Using the records below, copy every line that holds the string "kuvaa".
------
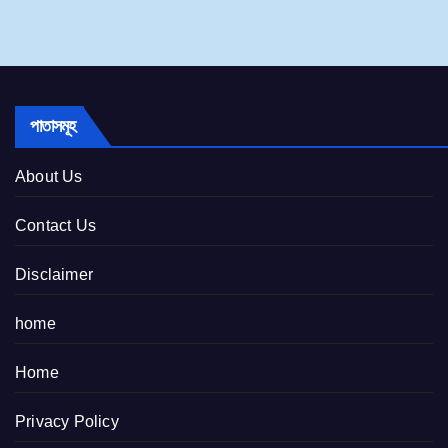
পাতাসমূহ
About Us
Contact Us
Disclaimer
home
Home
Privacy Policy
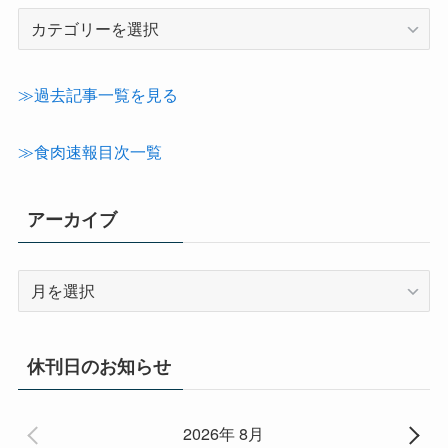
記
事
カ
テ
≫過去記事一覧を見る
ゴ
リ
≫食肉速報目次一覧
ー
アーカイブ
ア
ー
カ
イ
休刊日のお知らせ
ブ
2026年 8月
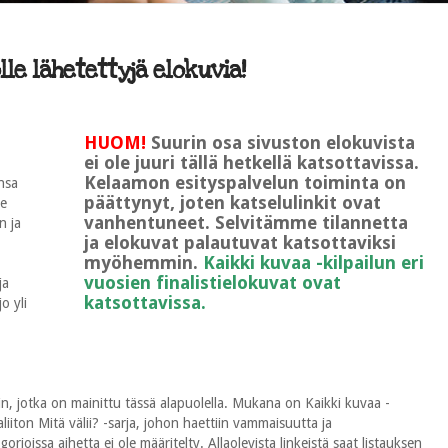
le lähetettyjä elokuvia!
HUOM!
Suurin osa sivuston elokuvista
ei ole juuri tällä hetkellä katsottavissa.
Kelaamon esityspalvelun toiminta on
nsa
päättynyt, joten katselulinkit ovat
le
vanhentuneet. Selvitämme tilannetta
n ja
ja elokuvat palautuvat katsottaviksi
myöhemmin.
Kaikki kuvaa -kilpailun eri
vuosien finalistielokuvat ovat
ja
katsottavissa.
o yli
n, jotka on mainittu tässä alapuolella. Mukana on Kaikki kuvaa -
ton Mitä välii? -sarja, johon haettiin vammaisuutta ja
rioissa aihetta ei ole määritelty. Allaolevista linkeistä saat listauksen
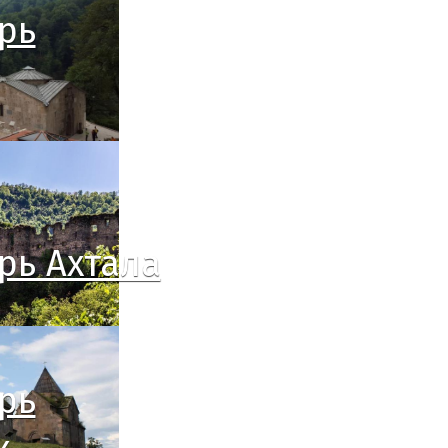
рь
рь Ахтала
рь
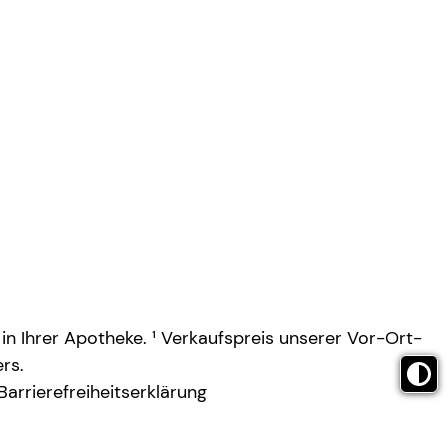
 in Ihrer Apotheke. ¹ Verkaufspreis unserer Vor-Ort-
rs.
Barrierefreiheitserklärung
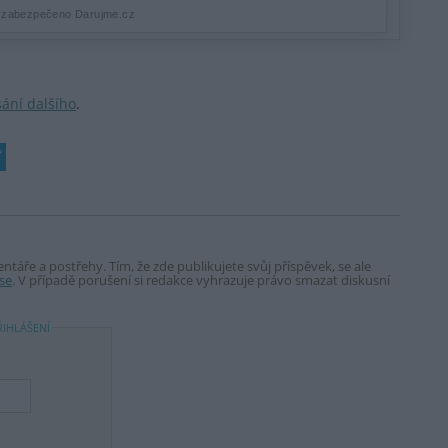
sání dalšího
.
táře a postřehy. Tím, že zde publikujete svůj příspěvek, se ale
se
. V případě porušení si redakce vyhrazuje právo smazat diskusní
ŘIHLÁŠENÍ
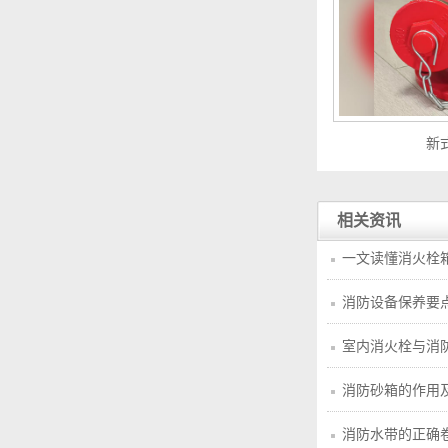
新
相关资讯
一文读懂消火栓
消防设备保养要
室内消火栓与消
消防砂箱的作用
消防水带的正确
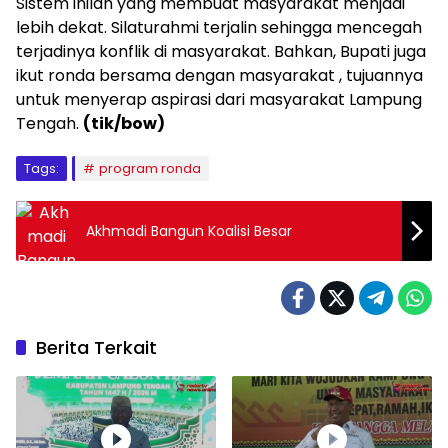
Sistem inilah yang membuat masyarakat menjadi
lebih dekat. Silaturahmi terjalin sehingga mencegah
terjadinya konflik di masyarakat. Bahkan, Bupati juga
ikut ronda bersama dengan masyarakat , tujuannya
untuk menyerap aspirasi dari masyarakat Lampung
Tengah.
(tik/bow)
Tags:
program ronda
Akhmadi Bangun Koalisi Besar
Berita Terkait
------
• Output below:
Kaikki kuvaa -kilpailun eri
n, jotka on mainittu tässä alapuolella. Mukana on Kaikki kuvaa -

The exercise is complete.